- **TO DO**: Could you write out exactly, and only, the lines from the one containing "At what (x,y)" through the last line of the data, leaving out all pictures?

RECORDS PROVIDED section start

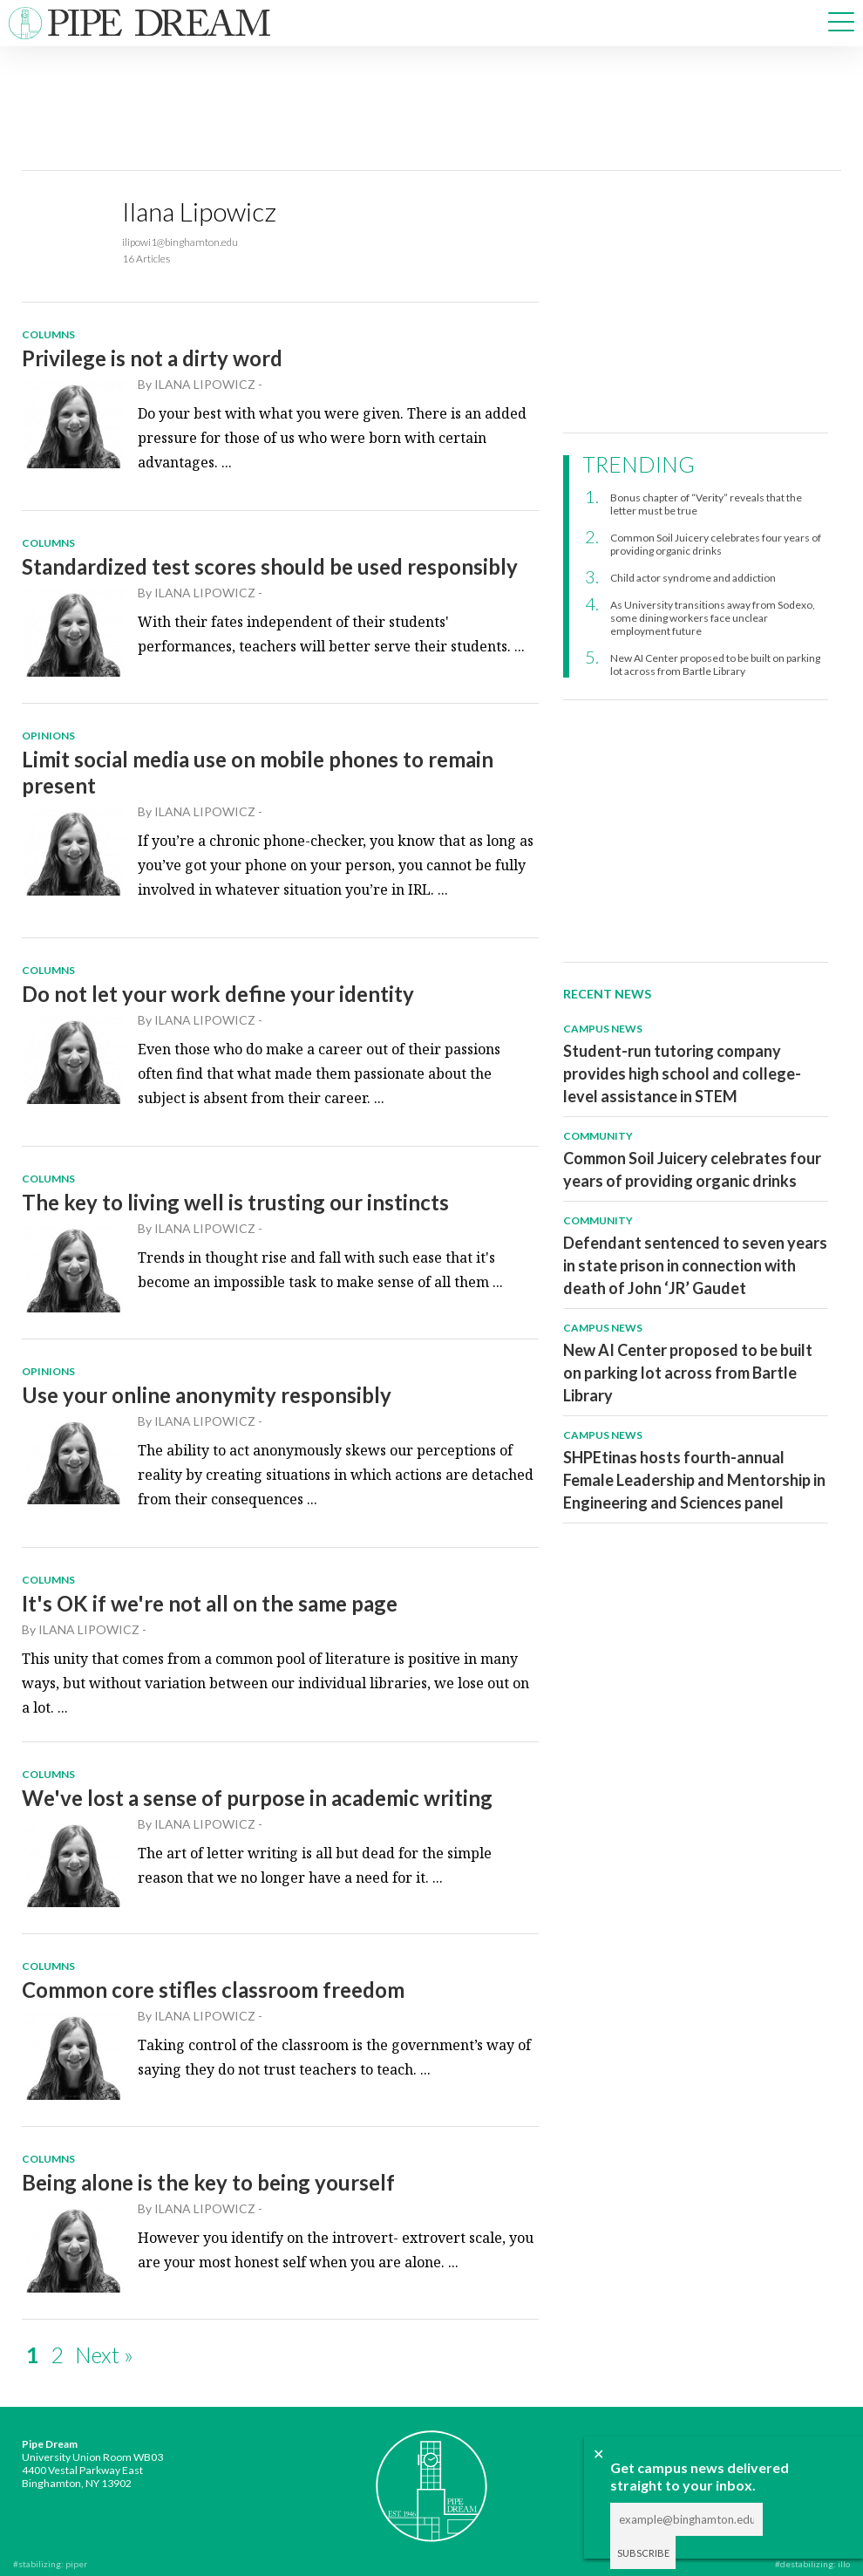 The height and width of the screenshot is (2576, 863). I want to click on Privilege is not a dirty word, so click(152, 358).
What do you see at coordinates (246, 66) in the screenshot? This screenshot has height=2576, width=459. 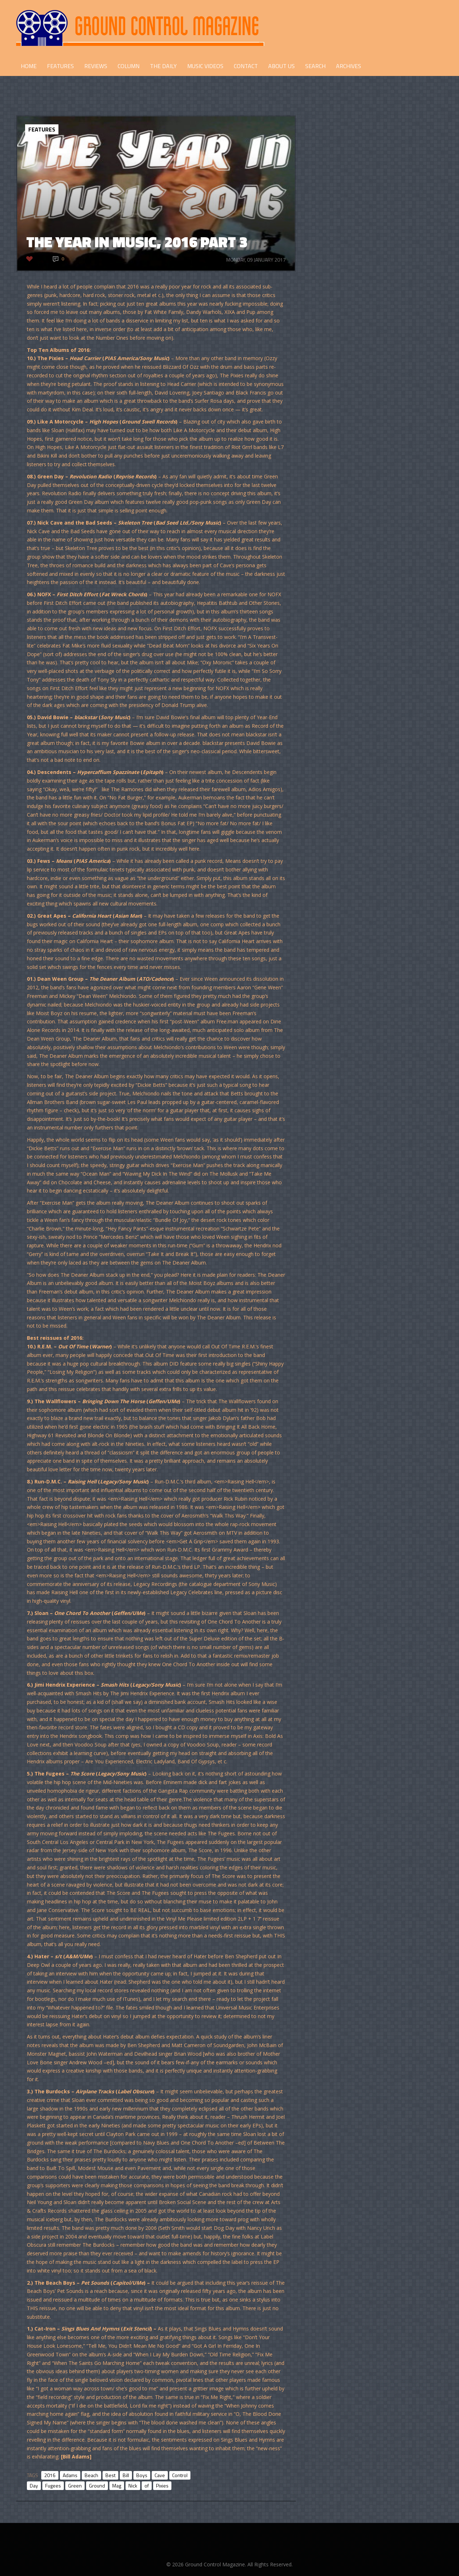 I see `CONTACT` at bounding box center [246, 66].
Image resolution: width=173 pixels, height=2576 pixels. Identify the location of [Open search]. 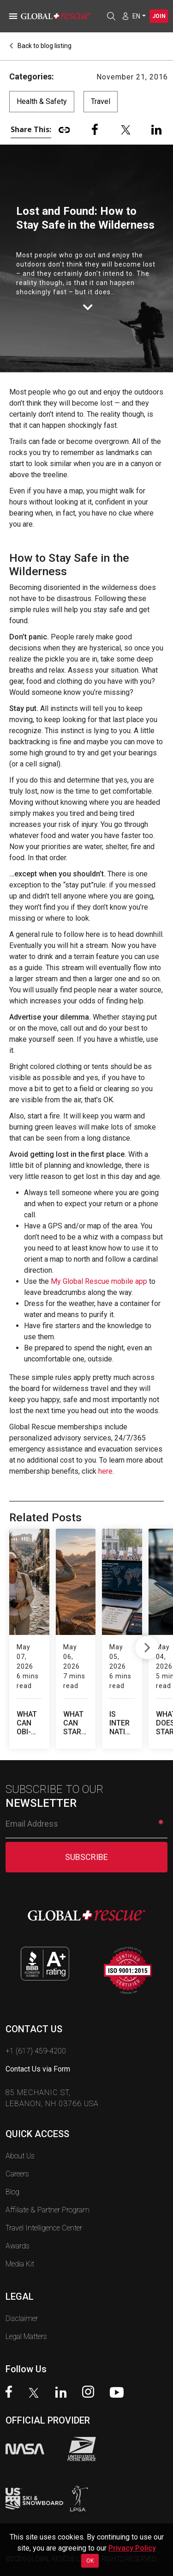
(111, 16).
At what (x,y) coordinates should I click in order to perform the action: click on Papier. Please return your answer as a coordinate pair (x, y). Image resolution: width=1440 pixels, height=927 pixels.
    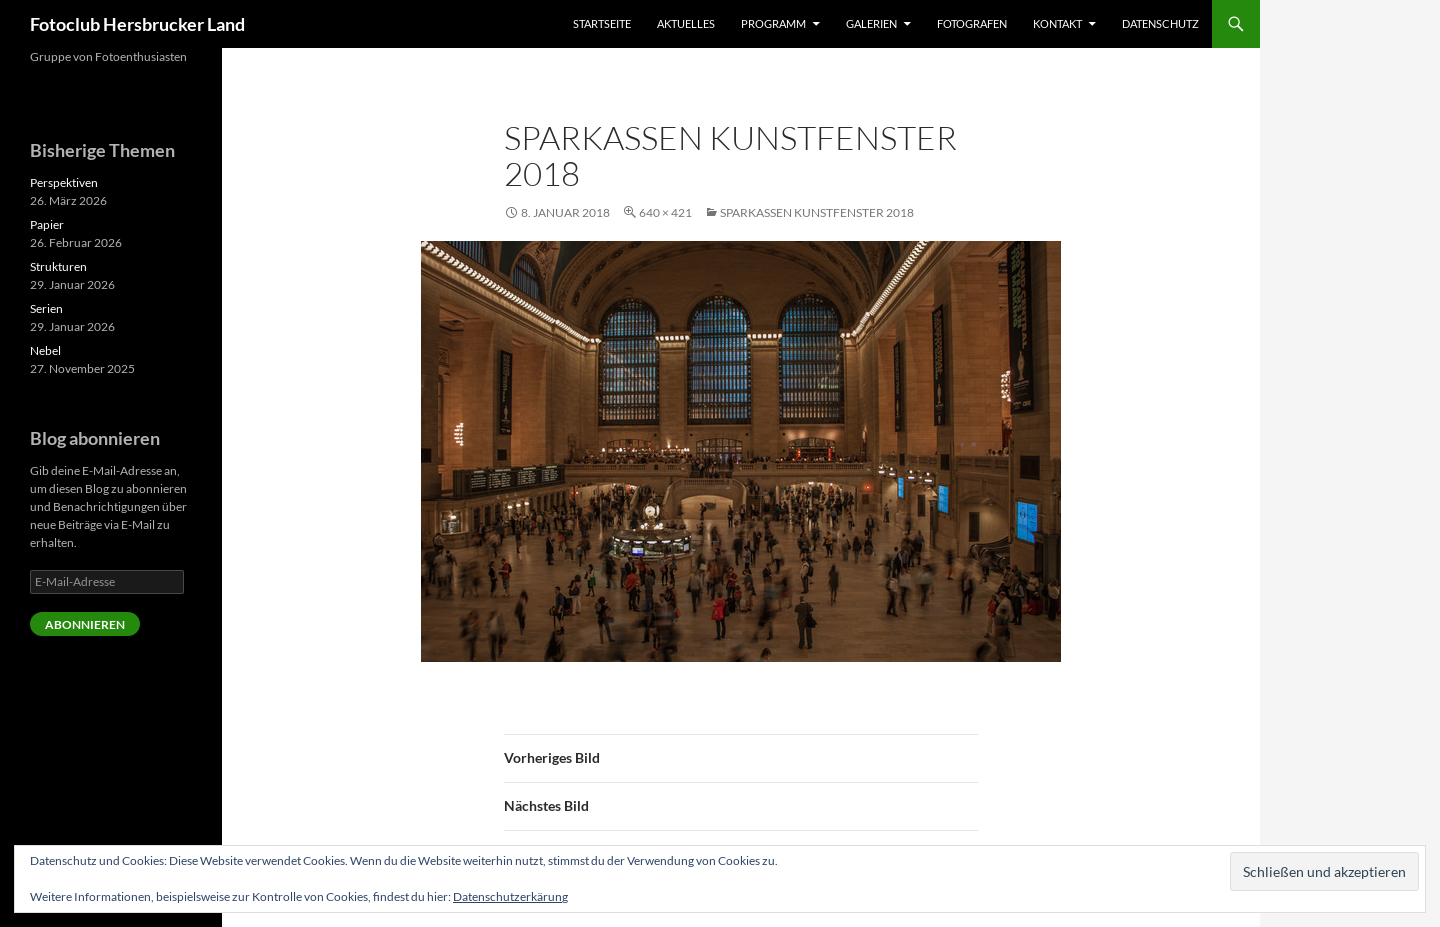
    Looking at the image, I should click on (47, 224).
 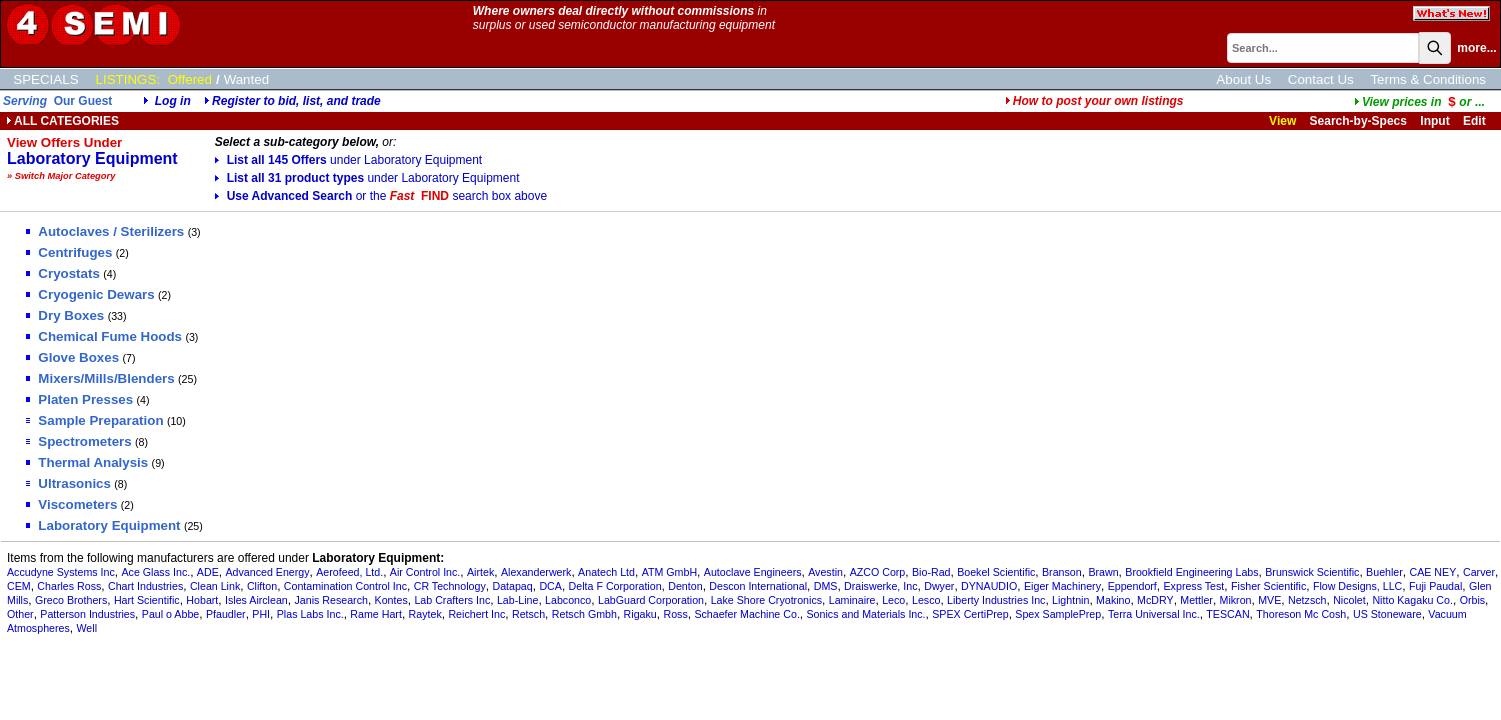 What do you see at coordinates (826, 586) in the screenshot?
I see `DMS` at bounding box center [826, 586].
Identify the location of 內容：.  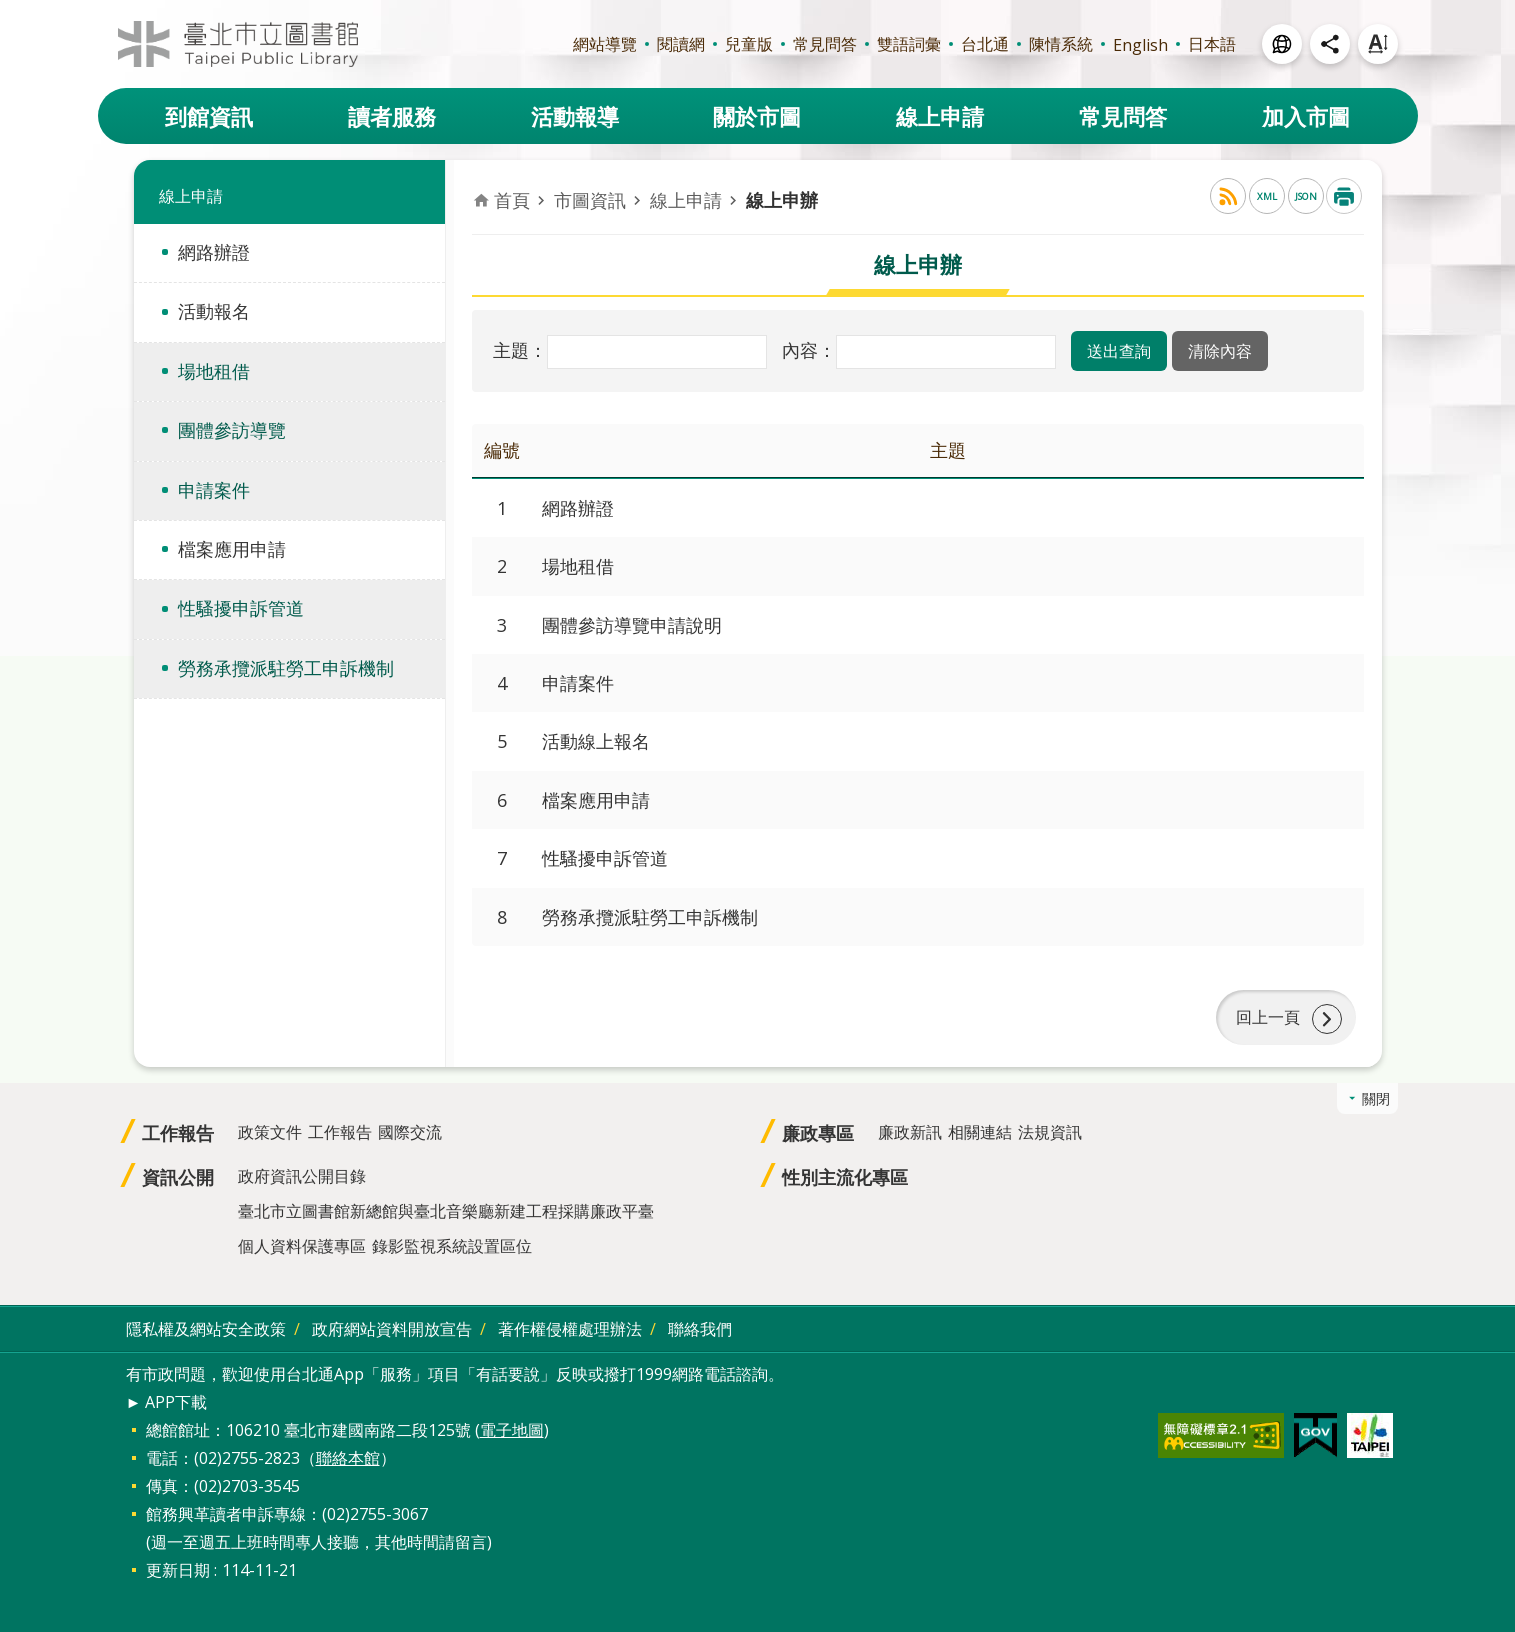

RECORDS PROVIDED section end

- **REPLY TO THE EXERCISE**:
At what (x,y) coordinates should I click in order to perform the action: click on Papier. Please return your answer as a coordinate pair (x, y). Image resolution: width=1440 pixels, height=927 pixels.
    Looking at the image, I should click on (47, 224).
  What do you see at coordinates (826, 586) in the screenshot?
I see `DMS` at bounding box center [826, 586].
Identify the location of 內容：.  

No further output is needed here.